File Formats - orenlivne/ober GitHub Wiki

In the examples we assume the data set's file prefix is hutt.

PLINK Formats

See the PLINK documentation. The input to phasing is a TPED format (requires hutt.tped, hutt.tfam files).

Identity Coefficient File

hutt.id. Contains condensed identity coefficients for all pairs of individuals in the genotyped data set. Row format:

id1 id2 lam delta1 ... delta9

where delta1,...,delta9 are the 9 condensed identity coefficients as defined in Lang's Book, and lam is the estimated recombination transition rate defined in the IBDLD paper.

Example:

2592 2592 6.522090e-01 1.812744e-02 0.000000e+00 0.000000e+00 0.000000e+00 0.000000e+00 0.000000e+00 9.818726e-01 0.000000e+00 0.000000e+00
2592 2882 2.904150e-01 1.264513e-04 5.991831e-04 2.589047e-03 1.481276e-02 5.379498e-03 3.295737e-02 1.942925e-03 1.433675e-01 7.982252e-01
...

PRIMAL PLINK Format

PRIMAL's phasing program accepts two types of inputs: a PRIMAL NPZ file hutt.npz (which is a numpy-compressed format of the Problem python object holding the data set's information) or a PRIMAL TPED format, which is a PLINK TPED set plus the following additional files:

  • hutt.mnr - minor allele frequency file. Format: snv_identifier minor_allele_letter. E.g.,
rs9605923 T
rs5747999 G
rs5746679 T
rs11089263 A
rs11089264 A
  • hutt.frm - SNV frame 0-based index within the list of PLINK SNVs. Row format:
chromosome index1 ... indexN

E.g., our data set has 3218 SNPs on chromosome 22. Therefore the hutt.frm file for that chromosome looks like this:

22 0 1 10 26 31 ... 3201 3216 3217
22 0 1 10 26 30 40 ... 3201 3210 3217
...

A frame is a subset of the SNVs that are in pairwise LD r^2 < threshold (we use < 0.3). Frames are not necessarily mutually exclusive.

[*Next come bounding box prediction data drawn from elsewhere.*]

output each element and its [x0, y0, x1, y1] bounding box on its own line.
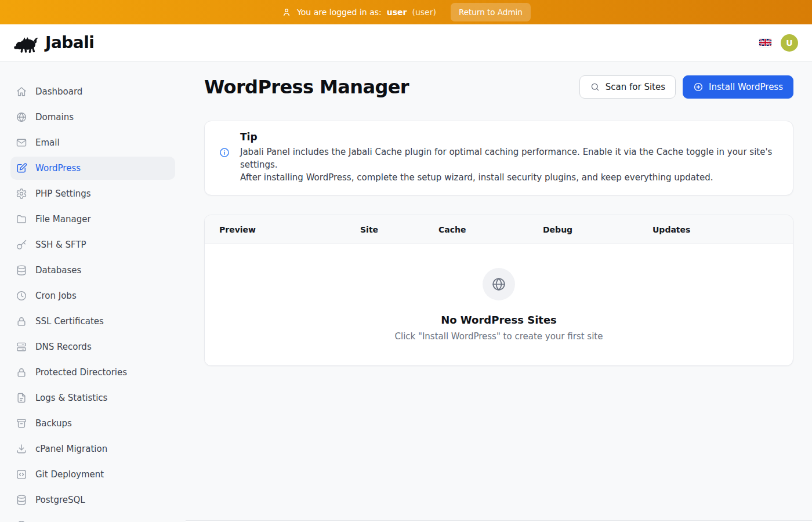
- clock-icon: [16, 290, 27, 302]
- code-square-icon: [16, 469, 27, 480]
- tip-title: Tip: [240, 131, 779, 143]
- sidebar-item-dns-records[interactable]: DNS Records: [10, 335, 175, 358]
- brand: Jabali: [14, 33, 94, 53]
- server-icon: [16, 341, 27, 353]
- sidebar-item-file-manager[interactable]: File Manager: [10, 208, 175, 231]
- table-header-row: PreviewSiteCacheDebugUpdates: [205, 215, 793, 244]
- lock-icon: [16, 367, 27, 378]
- tip-card: Tip Jabali Panel includes the Jabali Cac…: [204, 121, 793, 195]
- column-header-updates: Updates: [652, 225, 778, 234]
- search-icon: [590, 82, 600, 92]
- sidebar-item-git-deployment[interactable]: Git Deployment: [10, 463, 175, 486]
- lock-icon: [16, 316, 27, 327]
- globe-icon: [16, 111, 27, 123]
- user-avatar[interactable]: U: [781, 34, 798, 52]
- sidebar-item-label: WordPress: [35, 163, 81, 173]
- sidebar: DashboardDomainsEmailWordPressPHP Settin…: [0, 61, 186, 522]
- mail-icon: [16, 137, 27, 148]
- sidebar-item-label: Backups: [35, 418, 72, 429]
- login-role: (user): [412, 8, 436, 17]
- sidebar-item-label: DNS Records: [35, 342, 92, 352]
- tip-body: Jabali Panel includes the Jabali Cache p…: [240, 146, 779, 184]
- sidebar-item-postgresql[interactable]: PostgreSQL: [10, 488, 175, 512]
- database-icon: [16, 494, 27, 506]
- sidebar-item-label: Email: [35, 137, 60, 148]
- sidebar-item-label: Dashboard: [35, 86, 82, 97]
- main-area: WordPress Manager Scan for Sites Install…: [186, 61, 812, 522]
- login-username: user: [387, 8, 407, 17]
- sidebar-item-protected-directories[interactable]: Protected Directories: [10, 361, 175, 384]
- column-header-preview: Preview: [219, 225, 360, 234]
- empty-state-subtitle: Click "Install WordPress" to create your…: [395, 331, 603, 342]
- sidebar-item-label: PHP Settings: [35, 188, 91, 199]
- archive-icon: [16, 418, 27, 429]
- empty-state-title: No WordPress Sites: [441, 314, 557, 326]
- folder-icon: [16, 213, 27, 225]
- sidebar-item-label: Logs & Statistics: [35, 393, 107, 403]
- sidebar-item-ssh-sftp[interactable]: SSH & SFTP: [10, 233, 175, 256]
- sidebar-item-php-settings[interactable]: PHP Settings: [10, 182, 175, 205]
- sites-table: PreviewSiteCacheDebugUpdates No WordPres…: [204, 215, 793, 366]
- sidebar-item-label: File Manager: [35, 214, 91, 224]
- globe-icon: [483, 268, 515, 300]
- sidebar-item-ssl-certificates[interactable]: SSL Certificates: [10, 310, 175, 333]
- sidebar-item-cron-jobs[interactable]: Cron Jobs: [10, 284, 175, 307]
- login-message: You are logged in as:: [297, 8, 382, 17]
- return-to-admin-button[interactable]: Return to Admin: [451, 3, 531, 21]
- download-icon: [16, 443, 27, 455]
- sidebar-item-cpanel-migration[interactable]: cPanel Migration: [10, 437, 175, 461]
- empty-state: No WordPress Sites Click "Install WordPr…: [205, 244, 793, 365]
- column-header-debug: Debug: [543, 225, 652, 234]
- app-header: Jabali U: [0, 24, 812, 61]
- sidebar-item-partial[interactable]: [10, 514, 175, 522]
- sidebar-item-label: Cron Jobs: [35, 291, 77, 301]
- key-icon: [16, 239, 27, 251]
- sidebar-item-backups[interactable]: Backups: [10, 412, 175, 435]
- column-header-cache: Cache: [438, 225, 543, 234]
- info-icon: [219, 147, 230, 158]
- home-icon: [16, 86, 27, 97]
- gear-icon: [16, 188, 27, 200]
- impersonation-bar: You are logged in as: user (user) Return…: [0, 0, 812, 24]
- page-title: WordPress Manager: [204, 76, 409, 98]
- sidebar-item-label: Git Deployment: [35, 469, 104, 480]
- circle-icon: [16, 520, 27, 522]
- sidebar-item-label: SSL Certificates: [35, 316, 104, 327]
- brand-name: Jabali: [45, 33, 94, 52]
- install-wordpress-button[interactable]: Install WordPress: [683, 75, 793, 99]
- edit-icon: [16, 162, 27, 174]
- column-header-site: Site: [360, 225, 438, 234]
- boar-logo-icon: [14, 33, 39, 53]
- plus-circle-icon: [693, 82, 704, 92]
- language-flag-uk-icon[interactable]: [759, 39, 771, 47]
- sidebar-item-label: SSH & SFTP: [35, 240, 86, 250]
- sidebar-nav: DashboardDomainsEmailWordPressPHP Settin…: [10, 80, 175, 522]
- sidebar-item-label: Protected Directories: [35, 367, 127, 378]
- sidebar-item-databases[interactable]: Databases: [10, 259, 175, 282]
- sidebar-item-wordpress[interactable]: WordPress: [10, 157, 175, 180]
- sidebar-item-domains[interactable]: Domains: [10, 106, 175, 129]
- sidebar-item-label: Domains: [35, 112, 74, 122]
- sidebar-item-label: Databases: [35, 265, 81, 276]
- sidebar-item-label: PostgreSQL: [35, 495, 85, 505]
- file-text-icon: [16, 392, 27, 404]
- sidebar-item-email[interactable]: Email: [10, 131, 175, 154]
- sidebar-item-label: cPanel Migration: [35, 444, 107, 454]
- sidebar-item-logs-statistics[interactable]: Logs & Statistics: [10, 386, 175, 409]
- database-icon: [16, 264, 27, 276]
- sidebar-item-dashboard[interactable]: Dashboard: [10, 80, 175, 103]
- scan-for-sites-button[interactable]: Scan for Sites: [579, 75, 676, 99]
- person-icon: [281, 7, 292, 17]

  • hutt.lam - a file with the average values of lam in the population vs. the kinship coefficient f at certain discrete points. Example:
5.000000000000000104e-03 6.660384666666666620e-01
1.499999999999999944e-02 6.942750542168673045e-01
2.500000000000000139e-02 6.961791467391308386e-01
3.500000000000000333e-02 6.611896463414631553e-01
4.499999999999999833e-02 6.141153714285715326e-01
5.500000000000000028e-02 5.607391297297296129e-01
6.500000000000000222e-02 5.789846129032256705e-01
7.500000000000001110e-02 5.076148750000001320e-01
8.499999999999999223e-02 4.967449999999999366e-01
9.500000000000000111e-02 4.817949999999999733e-01

The impute.io python directory includes useful modules for converting a . $OBER/impute/batch contains useful programs for splitting a PLINK TPED data set into chromosomal data sets and preparing the additional files.